Everything changes, however, when Deborah is violently attacked during the course of the investigation. Dexter witnesses the incident and feels free to let his Dark Passenger off its tether as Deborah lies near death in a Miami hospital. His actions bring a whole new level of violence to the picture, one that places his family in terrible danger. For now there is someone else who is aware of who and what Dexter is. Motivated by revenge, Dexter and a somewhat unlikely ally find themselves in the unfortunate position of being pursued by a madman who will not be content until he has murdered Dexter and everyone around him.

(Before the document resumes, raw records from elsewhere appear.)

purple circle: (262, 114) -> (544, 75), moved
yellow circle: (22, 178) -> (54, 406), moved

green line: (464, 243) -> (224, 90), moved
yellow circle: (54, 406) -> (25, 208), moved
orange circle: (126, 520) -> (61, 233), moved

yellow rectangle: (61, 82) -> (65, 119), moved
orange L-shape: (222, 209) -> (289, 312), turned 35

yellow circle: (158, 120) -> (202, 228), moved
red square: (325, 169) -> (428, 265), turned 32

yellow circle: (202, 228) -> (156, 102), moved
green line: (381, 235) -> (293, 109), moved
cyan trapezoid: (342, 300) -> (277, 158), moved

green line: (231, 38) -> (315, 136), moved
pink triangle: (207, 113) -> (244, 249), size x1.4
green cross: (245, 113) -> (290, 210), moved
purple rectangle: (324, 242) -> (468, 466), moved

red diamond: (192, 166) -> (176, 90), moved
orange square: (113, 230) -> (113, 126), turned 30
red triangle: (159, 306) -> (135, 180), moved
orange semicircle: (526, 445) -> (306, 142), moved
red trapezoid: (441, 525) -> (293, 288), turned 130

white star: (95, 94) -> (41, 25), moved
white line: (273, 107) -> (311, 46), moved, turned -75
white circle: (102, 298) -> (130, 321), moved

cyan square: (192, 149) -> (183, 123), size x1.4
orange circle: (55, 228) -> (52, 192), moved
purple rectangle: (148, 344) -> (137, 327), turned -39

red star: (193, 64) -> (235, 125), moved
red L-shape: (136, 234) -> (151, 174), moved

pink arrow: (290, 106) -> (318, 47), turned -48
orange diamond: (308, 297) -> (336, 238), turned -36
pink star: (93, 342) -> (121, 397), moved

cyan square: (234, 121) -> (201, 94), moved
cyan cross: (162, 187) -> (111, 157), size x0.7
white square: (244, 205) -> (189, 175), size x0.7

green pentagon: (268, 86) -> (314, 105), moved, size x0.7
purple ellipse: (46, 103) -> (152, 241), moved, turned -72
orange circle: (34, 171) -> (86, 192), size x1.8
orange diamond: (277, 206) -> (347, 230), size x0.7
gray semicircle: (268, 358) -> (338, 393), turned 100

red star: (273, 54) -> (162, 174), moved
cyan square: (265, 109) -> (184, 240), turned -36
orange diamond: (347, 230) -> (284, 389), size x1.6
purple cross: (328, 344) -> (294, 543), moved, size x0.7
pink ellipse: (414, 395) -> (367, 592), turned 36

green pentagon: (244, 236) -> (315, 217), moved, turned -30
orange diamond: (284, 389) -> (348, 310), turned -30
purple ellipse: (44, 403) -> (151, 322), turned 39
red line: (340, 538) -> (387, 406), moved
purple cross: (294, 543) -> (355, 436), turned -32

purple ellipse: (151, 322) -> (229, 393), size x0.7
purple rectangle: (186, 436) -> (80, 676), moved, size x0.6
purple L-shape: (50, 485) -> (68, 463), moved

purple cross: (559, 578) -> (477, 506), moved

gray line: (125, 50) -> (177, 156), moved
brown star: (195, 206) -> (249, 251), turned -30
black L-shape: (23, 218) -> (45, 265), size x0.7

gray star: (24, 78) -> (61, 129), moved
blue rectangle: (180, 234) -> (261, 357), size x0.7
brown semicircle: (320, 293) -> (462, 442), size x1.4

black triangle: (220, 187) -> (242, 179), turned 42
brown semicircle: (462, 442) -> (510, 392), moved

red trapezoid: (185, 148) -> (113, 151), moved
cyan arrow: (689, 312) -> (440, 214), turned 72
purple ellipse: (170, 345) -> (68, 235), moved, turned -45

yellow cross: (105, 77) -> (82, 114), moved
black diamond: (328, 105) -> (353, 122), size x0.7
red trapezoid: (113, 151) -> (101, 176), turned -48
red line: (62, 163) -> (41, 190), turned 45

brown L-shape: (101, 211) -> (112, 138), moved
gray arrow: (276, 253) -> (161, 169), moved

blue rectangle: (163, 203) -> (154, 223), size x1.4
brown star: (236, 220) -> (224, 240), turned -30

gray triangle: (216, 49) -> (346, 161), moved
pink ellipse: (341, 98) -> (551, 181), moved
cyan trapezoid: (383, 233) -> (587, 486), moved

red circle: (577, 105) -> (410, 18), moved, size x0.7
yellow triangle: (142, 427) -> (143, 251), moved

Lindsay continues to mix graphic descriptions and grim humor into a storyline in which the protagonist is not so much a fish out of water as a dry land piranha on a mission. Dexter remains a sympathetic, if twisted character whose balancing act between dark impulse and normalcy continues to be challenged. If the closing of DEXTER BY DESIGN is any indication, his greatest challenges are yet to come. Recommended (and not just because of the great cover).